La Tunisie a appelé, vendredi, à Genève, la communauté internationale à renforcer les mécanismes de restitution des fonds détournés, et d’origine illicite, aux pays en développement dont ils proviennent. La récupération de ces fonds pourrait est de nature à contribuer au financement de projets de développement et à la lutte contre la pauvreté sans aggraver le poids de l’endettement, a-t-elle souligné.
Lors d’une table ronde consacrée au droit au développement, organisée dans le cadre de la 63e session du Conseil des droits de l’Homme de l’ONU, la mission permanente de la Tunisie à Genève a également exhorté la communauté internationale à assurer la mise en œuvre effective du droit au développement, qu’elle considère comme un droit humain fondamental et universel.
Cette position intervient alors que l’Organisation des Nations unies célèbre cette année le 40e anniversaire de l’adoption de la Déclaration sur le droit au développement.
Dans un communiqué publié sur sa page officielle sur les réseaux sociaux, la mission permanente de la Tunisie à Genève a réaffirmé le soutien de la Tunisie à l’adoption d’un pacte international sur le droit au développement, à même de conférer à ce droit une portée juridiquement contraignante.
Sur le plan national, la mission a indiqué que la Tunisie poursuit la mise en œuvre des objectifs de l’Agenda 2030 pour le développement durable, intégrés à son plan national de développement et à la Vision Tunisie 2035. Cette vision s’articule autour de six axes, à savoir le Capital humain, l’Economie du savoir, l’Economie compétitive et diversifiée, l’Economie verte et changements climatiques, la Justice sociale et le Développement régional et aménagement du territoire.

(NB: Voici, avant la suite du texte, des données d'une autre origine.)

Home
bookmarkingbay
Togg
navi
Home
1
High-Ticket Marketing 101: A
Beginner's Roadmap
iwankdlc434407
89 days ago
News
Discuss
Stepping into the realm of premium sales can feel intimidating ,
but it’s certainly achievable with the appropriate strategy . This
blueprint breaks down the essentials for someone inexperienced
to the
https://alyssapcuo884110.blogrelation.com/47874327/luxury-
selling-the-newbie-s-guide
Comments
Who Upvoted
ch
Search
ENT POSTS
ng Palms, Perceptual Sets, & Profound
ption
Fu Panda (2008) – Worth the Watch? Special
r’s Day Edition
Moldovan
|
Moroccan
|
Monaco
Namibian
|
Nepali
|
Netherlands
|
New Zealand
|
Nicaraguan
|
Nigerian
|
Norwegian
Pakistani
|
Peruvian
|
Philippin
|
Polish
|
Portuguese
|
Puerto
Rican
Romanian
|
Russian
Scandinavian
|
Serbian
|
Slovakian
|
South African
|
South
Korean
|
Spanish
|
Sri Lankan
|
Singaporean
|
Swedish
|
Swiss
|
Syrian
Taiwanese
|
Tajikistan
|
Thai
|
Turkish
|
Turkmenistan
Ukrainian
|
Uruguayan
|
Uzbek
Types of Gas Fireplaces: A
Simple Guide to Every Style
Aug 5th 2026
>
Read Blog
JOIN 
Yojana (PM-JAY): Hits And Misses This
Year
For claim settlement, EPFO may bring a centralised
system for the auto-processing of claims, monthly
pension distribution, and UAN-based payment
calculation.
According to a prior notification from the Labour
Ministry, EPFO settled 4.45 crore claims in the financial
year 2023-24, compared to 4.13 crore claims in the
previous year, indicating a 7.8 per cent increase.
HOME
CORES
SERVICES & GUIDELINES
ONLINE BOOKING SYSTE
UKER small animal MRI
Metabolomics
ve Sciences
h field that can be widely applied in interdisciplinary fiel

Pour un système financier international plus juste et plus équitable
Selon la mission permanente de la Tunisie à Genève, la pauvreté et l’échec à garantir le droit au développement constituent “les plus grandes menaces” à l’exercice des droits humains. Elle a, dans ce contexte, appelé à renforcer la solidarité internationale, à accroître les financements consacrés à l’aide au développement et à respecter les engagements pris dans ce domaine.
Elle a, en outre, plaidé en faveur d’un transfert accru de technologies vers les pays en développement en vue de soutenir leur industrialisation, de renforcer leurs infrastructures et les aider à faire face aux effets du changement climatique.
La mission tunisienne a, d’autre part, souligné que la conjoncture internationale actuelle n’est pas propice à la réalisation du droit au développement, en raison notamment des conséquences des conflits, de la hausse des prix de l’énergie, du changement climatique, du recul des financements destinés au développement et des difficultés liées à l’endettement.
Ces facteurs, a-t-elle ajouté, ont contribué à aggraver la pauvreté et la vulnérabilité et à accentuer les crises économiques et sociales dans les pays en développement, surtout en Afrique, compromettant ainsi la réalisation des Objectifs de développement durable et rendant leur concrétisation plus difficile pour de nombreux pays du Sud.
Par ailleurs, la mission permanente de la Tunisie a appelé à un système financier international “plus juste et équitable” et à l’allègement et à la restructuration de la dette des pays en développement, notamment à travers sa conversion en projets de développement.